All of this culminates in the fourth episode of the season, where, as the Hawkins gang faces dire straits and looks all-but-certainly doomed, Will comes into his own, has an emotional breakthrough, and demonstrates that he has psychic powers, much like Eleven and Vecna. This was much more concretely setup earlier in the episode, when Mike Wheeler, Will’s best friend and not-so-secret romantic crush, essentially told him that he believed he had powers that would come to light. This theory Mike floats is also one that has been circulating online for years, dating all the way back to the second season of the show, and its one that gets validated when Will uses his powers to destroy three Demogorgons simultaneously to save his friends, all of whom are in different locations throughout the town.

This would seem to indicate that not only does Will have powers, but he’s got insanely strong powers.
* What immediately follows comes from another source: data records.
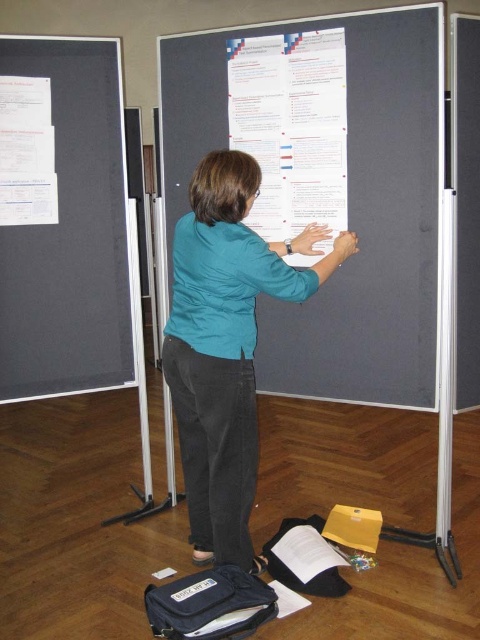 Question: Can you confirm if white paper at center is wider than white paper at upper left?

Choices:
 (A) no
 (B) yes

Answer: (B)

Question: Which object is positioned closest to the matte gray poster at center?

Choices:
 (A) white paper at center
 (B) dark gray matte board at left
 (C) teal fabric shirt at center
 (D) white paper at upper left

Answer: (A)

Question: Which point is closer to the camera?

Choices:
 (A) (240, 138)
 (B) (0, 368)

Answer: (A)

Question: Can you confirm if teal fabric shirt at center is bigger than white paper at upper left?

Choices:
 (A) yes
 (B) no

Answer: (A)

Question: Can you confirm if teal fabric shirt at center is bigger than white paper at upper left?

Choices:
 (A) yes
 (B) no

Answer: (A)

Question: Which point appears closest to the camera in this image?

Choices:
 (A) (183, 449)
 (B) (335, 397)
 (C) (231, 45)
 (D) (56, 189)

Answer: (A) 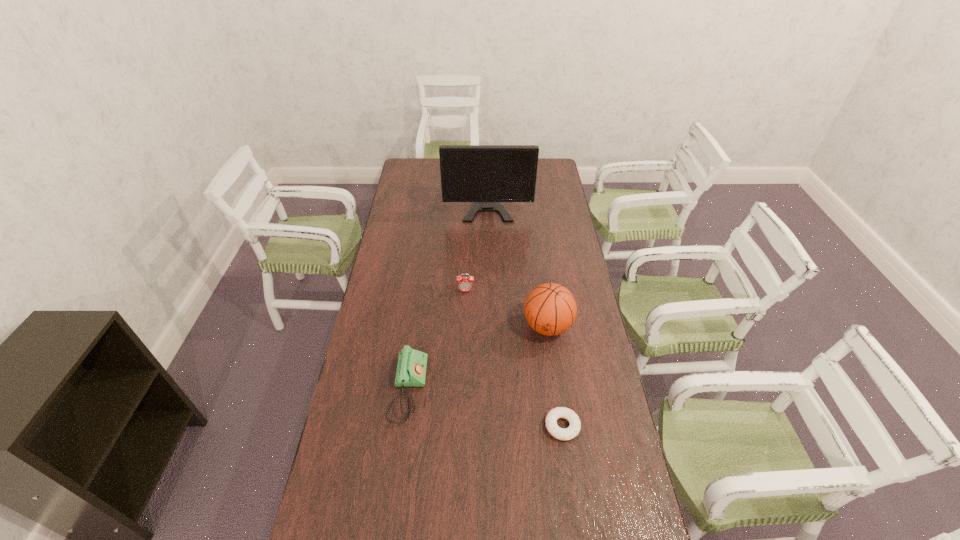 This screenshot has height=540, width=960. I want to click on vacant region located on the back of the third farthest object, so click(x=541, y=283).

The image size is (960, 540). Identify the location of free location located on the face of the third tallest object. (464, 336).

Find the location of a particular element. This screenshot has width=960, height=540. blank space located 0.070m on the dial of the telephone is located at coordinates (446, 389).

This screenshot has height=540, width=960. In order to click on blank area located 0.100m on the left of the doughnut in this screenshot , I will do `click(513, 426)`.

Find the location of a particular element. object at the far edge is located at coordinates click(485, 174).

The height and width of the screenshot is (540, 960). In order to click on object positioned at the left edge in this screenshot , I will do `click(411, 369)`.

Identify the location of basketball that is at the right edge. This screenshot has width=960, height=540. (550, 309).

The height and width of the screenshot is (540, 960). I want to click on doughnut that is at the right edge, so click(572, 431).

Locate an element on the screen. free space at the left edge of the desktop is located at coordinates (367, 476).

Locate an element on the screen. blank space at the right edge of the desktop is located at coordinates (575, 474). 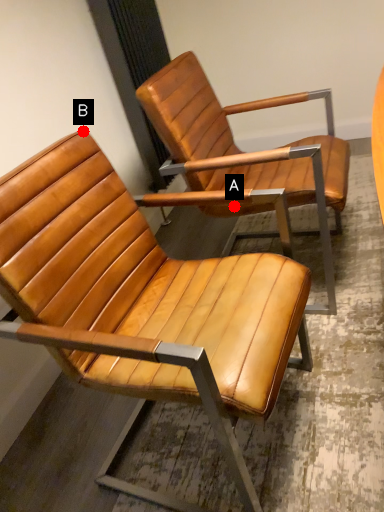 Question: Two points are circled on the image, labeled by A and B beside each circle. Which point is closer to the camera?

Choices:
 (A) A is closer
 (B) B is closer

Answer: (A) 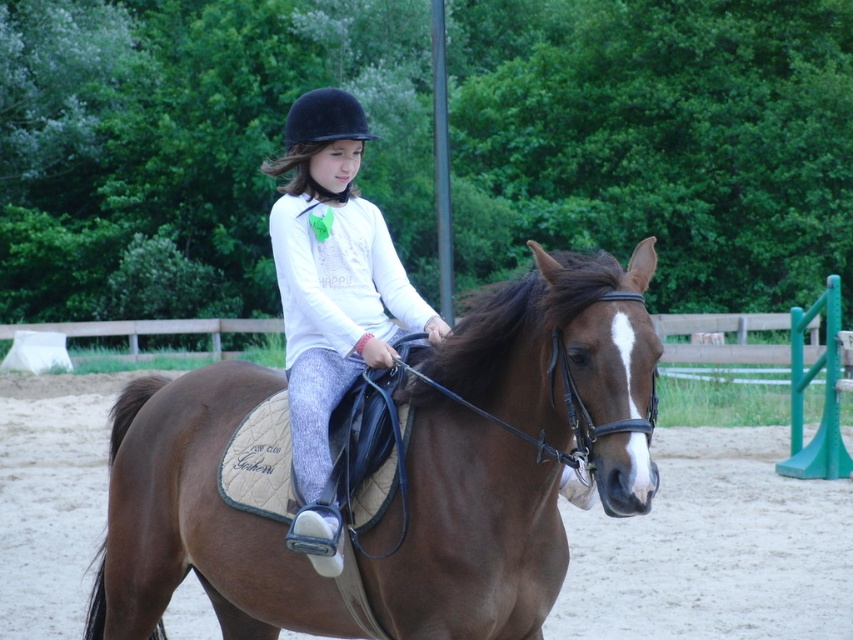 Who is positioned more to the left, white matte shirt at center or black velvet helmet at center?

From the viewer's perspective, black velvet helmet at center appears more on the left side.

Which is below, white matte shirt at center or black velvet helmet at center?

white matte shirt at center is below.

Does point (338, 88) lie behind point (314, 125)?

Yes, it is behind point (314, 125).

Locate an element on the screen. This screenshot has width=853, height=640. white matte shirt at center is located at coordinates (332, 294).

Is brown leather saddle at center bigger than white matte shirt at center?

No.

Is point (248, 403) more distant than point (311, 205)?

No, it is not.

The width and height of the screenshot is (853, 640). Identify the location of brown leather saddle at center. (196, 518).

Does brown leather saddle at center appear on the right side of black velvet helmet at center?

Indeed, brown leather saddle at center is positioned on the right side of black velvet helmet at center.

Who is positioned more to the left, brown leather saddle at center or black velvet helmet at center?

From the viewer's perspective, black velvet helmet at center appears more on the left side.

Where is `brown leather saddle at center`? brown leather saddle at center is located at coordinates (196, 518).

Identify the location of brown leather saddle at center. The image size is (853, 640). (x=196, y=518).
For all of Eleven’s displays of powers over the years, audiences have never seen her demonstrate strength like this from this far of a distance. But far more pressing of a matter than this to me is the monotony of it all. Having Will get powers in the same episode that Kali, Eleven’s lost sister, finally returns to the series after years away makes this point stick out all the more. In the second season, it was thrilling to meet Kali and realize that not everyone in Eleven’s group has the same set of powers; Kali wasn’t telekinetic like El, she was able to use her powers to affect people’s perceptions of reality. So when Will is revealed to have powers that are so similar to Eleven’s that they even go so far as to have the final shot of the episode be him wiping his bloody nose just like Eleven always does, it just feels kind of same-y.
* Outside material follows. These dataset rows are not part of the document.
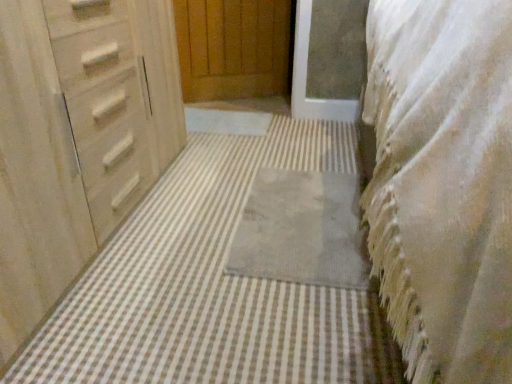 Question: Do you think matte wood chest of drawers at left is within gray soft rug at center, positioned as the 1th bath mat in back-to-front order, or outside of it?

Choices:
 (A) outside
 (B) inside

Answer: (A)

Question: Is matte wood chest of drawers at left to the left or to the right of gray soft rug at center, positioned as the 1th bath mat in back-to-front order, in the image?

Choices:
 (A) left
 (B) right

Answer: (A)

Question: Considering the real-world distances, which object is farthest from the matte wood chest of drawers at left?

Choices:
 (A) gray soft rug at center, which is the 1th bath mat in front-to-back order
 (B) white textured blanket at right
 (C) gray soft rug at center, the second bath mat when ordered from front to back

Answer: (B)

Question: Which of these objects is positioned closest to the matte wood chest of drawers at left?

Choices:
 (A) white textured blanket at right
 (B) gray soft rug at center, positioned as the 1th bath mat in back-to-front order
 (C) gray soft rug at center, the 2th bath mat when ordered from back to front

Answer: (C) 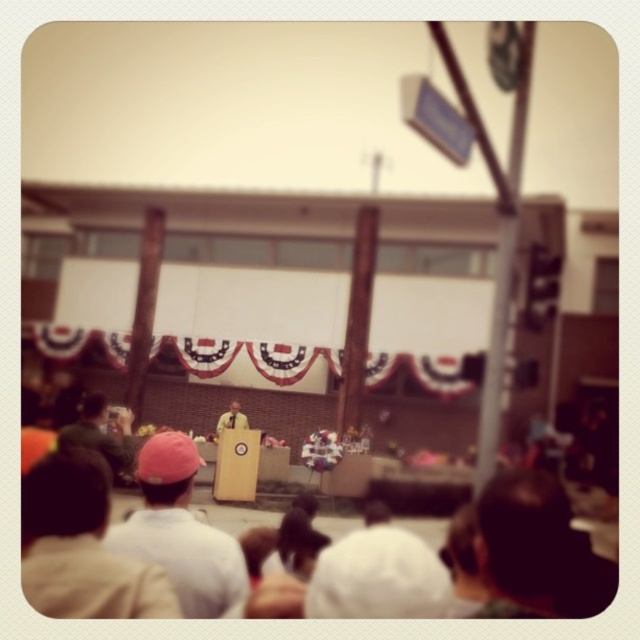 Question: Does white cotton shirt at center appear over khaki cotton shirt at lower left?

Choices:
 (A) yes
 (B) no

Answer: (A)

Question: Can you confirm if white cotton shirt at lower left is positioned to the right of yellow fabric at center?

Choices:
 (A) no
 (B) yes

Answer: (B)

Question: Which object is the closest to the dark brown leather hat at lower right?

Choices:
 (A) white cotton shirt at lower left
 (B) khaki cotton shirt at lower left
 (C) white matte cap at lower left
 (D) white cotton shirt at center

Answer: (D)

Question: Estimate the real-world distances between objects in this image. Which object is closer to the white cotton shirt at center?

Choices:
 (A) khaki cotton shirt at lower left
 (B) white matte cap at lower left
 (C) dark brown leather hat at lower right
 (D) yellow fabric at center

Answer: (C)

Question: Does white cotton shirt at lower left come in front of dark brown leather hat at lower right?

Choices:
 (A) no
 (B) yes

Answer: (B)

Question: Which object appears closest to the camera in this image?

Choices:
 (A) dark brown leather hat at lower right
 (B) khaki cotton shirt at lower left
 (C) white matte cap at lower left

Answer: (A)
Noah Schnapp as Will Byers in Stranger Things: Season 5.
Noah Schnapp as Will Byers in Stranger Things: Season 5. | COURTESY OF NETFLIX © 2025

I’m fully onboard with Will Byers as a character getting something to do in this season of Stranger Things. In season one he was kidnapped, in season two he was possessed, in season three he was just kind of there, and in season four he had the worst haircut Netflix has ever sanctioned and a repressed love story; he deserves to get a little bit more involved in the story in a proactive way. But to think that the only answer to that is to give him copy-paste powers of Eleven and Vecna feels disappointing. There’s any number of ways Will could have really come into his own as a lead character this season, and I was excited to see that, but this makes me extremely nervous that we’re going to get a final battle that is just Eleven, Vecna, Will, and maybe even Kali all holding their hands out at one another and screaming while they get bloody noses. I really, genuinely hope to be wrong, but after sitting with it for weeks, I can’t get the sour taste of that final shot out of my mouth.

Stranger Things season 5 volume 2 premieres December 25 on Netflix at 8:00 p.m. ET. After that, The Finale drops on New Years Eve, bringing it all to a close.